The Lost Boy by David Pelzer. Health Communications Inc., 1997. Genre: Autobiography
The Lost Boy is the sequel to A Child Called It. In this book you follow David through his life from age 12 through 18. David has to face many unfair things in his life. He has to first overcome the fear of betraying his mother and telling the family secret in court. Only then is he able to be freed of the ties he has to his former abuse. This nonfiction story is filled with struggles and triumphs. You watch David become more self-confident in a safe environment. You follow him through the difficult task of making friends when you're automatically not accepted. He searches for the love of the mom that he never had, and is always searching for answers as to why his mother abused him instead of the other sons. David's past led him to his unstable life as a foster child, with many psychological problems. Despite all of that, David's story of overcoming circumstances is inspirational.
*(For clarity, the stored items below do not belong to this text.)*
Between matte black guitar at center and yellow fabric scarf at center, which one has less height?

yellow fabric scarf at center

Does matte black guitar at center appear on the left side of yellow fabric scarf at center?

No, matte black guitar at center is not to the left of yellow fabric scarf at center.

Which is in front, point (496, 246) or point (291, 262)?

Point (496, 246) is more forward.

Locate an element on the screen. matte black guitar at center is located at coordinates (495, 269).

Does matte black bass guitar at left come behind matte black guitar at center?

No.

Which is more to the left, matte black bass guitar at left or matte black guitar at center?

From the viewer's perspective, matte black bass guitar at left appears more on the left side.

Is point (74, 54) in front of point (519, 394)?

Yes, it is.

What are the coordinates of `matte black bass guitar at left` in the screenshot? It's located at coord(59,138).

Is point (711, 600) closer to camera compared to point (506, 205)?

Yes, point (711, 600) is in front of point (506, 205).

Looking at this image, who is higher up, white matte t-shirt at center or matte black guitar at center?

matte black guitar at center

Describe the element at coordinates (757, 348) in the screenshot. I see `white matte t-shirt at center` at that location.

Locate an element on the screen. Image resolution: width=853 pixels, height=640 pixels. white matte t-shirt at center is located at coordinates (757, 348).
"The Lost Boy stands shgining as the premier book on the unique love and dedication that social services and foster families provide for our children in peril. Dave Pelzer is certainly a living testament of resilience, personal responsibility and the triumph of the human spirit."-John Bradshaw
Dave Pelzer grabs your interest from the very beginning of the book and manages to keep it. He conveys how he felt and what he thought at that time in his life using simple vocabulary. He writes about situations that makes you feel sorry for him as well as situations where you just want to yell advice to him. The author doesn't write as if he is looking back on what happened, but like he was reliving it. The ups and downs of David's life and the development of the character remind you that David is a real person. This book is a lot like his previous book, A Child Called It, except it's nowhere near as depressing. In A Child Called It you were wondering if David would even survive and a lot of the descriptions were enough to make your stomach flip. In this book you are filled with hope for David and after the previous book you're dying to find out what happens in Dave's life next. If you liked A Child Called It I highly recommend reading The Lost Boy.
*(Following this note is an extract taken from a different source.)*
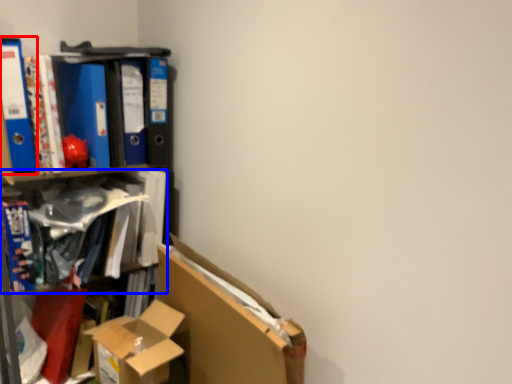 Question: Among these objects, which one is farthest to the camera, paperback book (highlighted by a red box) or book (highlighted by a blue box)?

Choices:
 (A) paperback book
 (B) book

Answer: (B)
"I could feel that tear reach my lips, tasted the salt and let the tear dry on my skin as the sun baked through the windshield. I wanted to remember that tear not as a tear of fear, anger or sorrow, but as one of joy and freedom" (38). Although I'm usually not a fan of nonfiction books, especially biographies, Dave Pelzer's books are en exception. His writing style and inspirtational story make it very interesting. I would love to read the sequel to The Lost Boy.